As eleições de ontem destruíram o sistema político dos últimos 38 anos. Abriram o caminho para novas forças e, antes das eleições e depois delas, mostraram a necessidade de cooperação. Se os nossos políticos e todos aqueles que estão envolvidos na vida pública não retirarem ensinamentos da lição de ontem, iremos cair num ciclo de conflito que só pode terminar numa catástrofe.

Comentário

Tudo depende dos pequenos partidos

O dado principal das eleições é a enorme queda dos dois grandes partidos tradicionais, o PASOK (socialista) e Nova Democracia (direita), que recolheram apenas 32% dos votos. "O povo grego nunca perdoou ao PASOK pelo seu lema da campanha de 2009, ‘não há dinheiro’", comenta o jornal To Vima. E "nunca perdoou o facto de o país ter sido colocado sob tutela, nem as reviravoltas da Nova Democracia e a obsessão do seu líder, Antonis Samaras, em se tornar primeiro-ministro".
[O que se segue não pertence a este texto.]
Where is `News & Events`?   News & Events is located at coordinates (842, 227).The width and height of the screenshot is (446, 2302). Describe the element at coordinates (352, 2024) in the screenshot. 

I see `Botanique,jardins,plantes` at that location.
O sítio deste semanário salienta que

estas eleições foram proveitosas para Alexis Tsipras, líder da coligação de esquerda Syriza, mas também para Fotis Tsipras, da esquerda democrática, para Panos Kamenos do partido populista Gregos Independentes e para o Chryssi Avgi, Amanhecer Dourado, que entraram para o Parlamento.

Hoje, adverte o jornal,

Tsipras, Tsipras e Kamenos têm responsabilidades. Até este momento, estavam na oposição. Agora, têm uma enorme responsabilidade, porque o futuro do país depende das decisões que tomarem. Neste momento, as coisas mudaram.